Start of Data shown
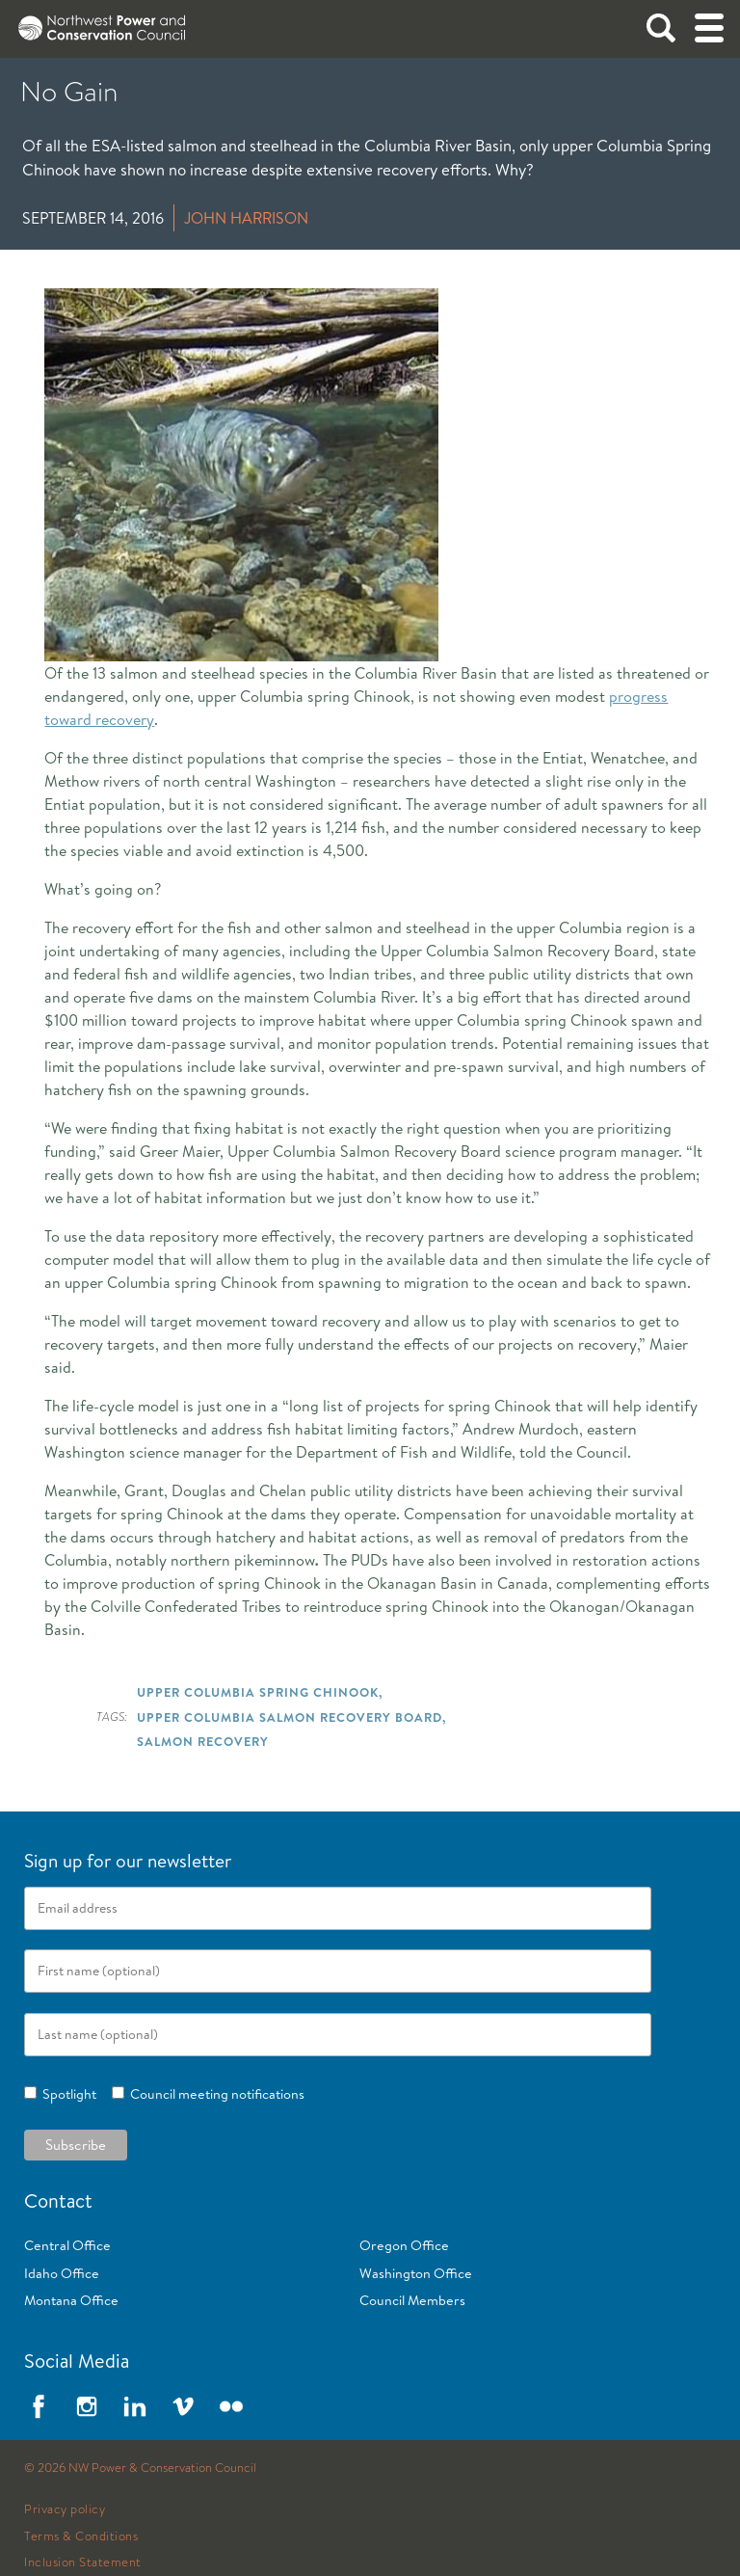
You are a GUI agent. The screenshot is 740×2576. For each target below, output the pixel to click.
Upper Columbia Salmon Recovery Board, (291, 1717)
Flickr (231, 2406)
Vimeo (183, 2406)
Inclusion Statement (83, 2562)
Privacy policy (64, 2509)
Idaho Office (61, 2273)
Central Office (67, 2245)
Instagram (86, 2406)
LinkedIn (134, 2406)
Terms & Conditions (81, 2536)
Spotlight (66, 2094)
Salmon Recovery (203, 1741)
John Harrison (246, 217)
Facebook (38, 2406)
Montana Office (71, 2300)
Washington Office (415, 2273)
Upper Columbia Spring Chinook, (260, 1692)
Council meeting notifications (214, 2094)
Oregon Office (404, 2245)
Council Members (412, 2300)
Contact (58, 2200)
End of Data shown
**Problem to work on**
Keep every word of the records and none of the pictures when you print them again.

**Problem solution**
You are a GUI agent. The screenshot is 740×2576. For each target below, output the pixel to click.
Upper Columbia Salmon Recovery Board, (291, 1717)
Flickr (231, 2406)
Vimeo (183, 2406)
Inclusion Statement (83, 2562)
Privacy policy (64, 2509)
Idaho Office (61, 2273)
Central Office (67, 2245)
Instagram (86, 2406)
LinkedIn (134, 2406)
Terms & Conditions (81, 2536)
Spotlight (66, 2094)
Salmon Recovery (203, 1741)
John Harrison (246, 217)
Facebook (38, 2406)
Montana Office (71, 2300)
Washington Office (415, 2273)
Upper Columbia Spring Chinook, (260, 1692)
Council meeting notifications (214, 2094)
Oregon Office (404, 2245)
Council Members (412, 2300)
Contact (58, 2200)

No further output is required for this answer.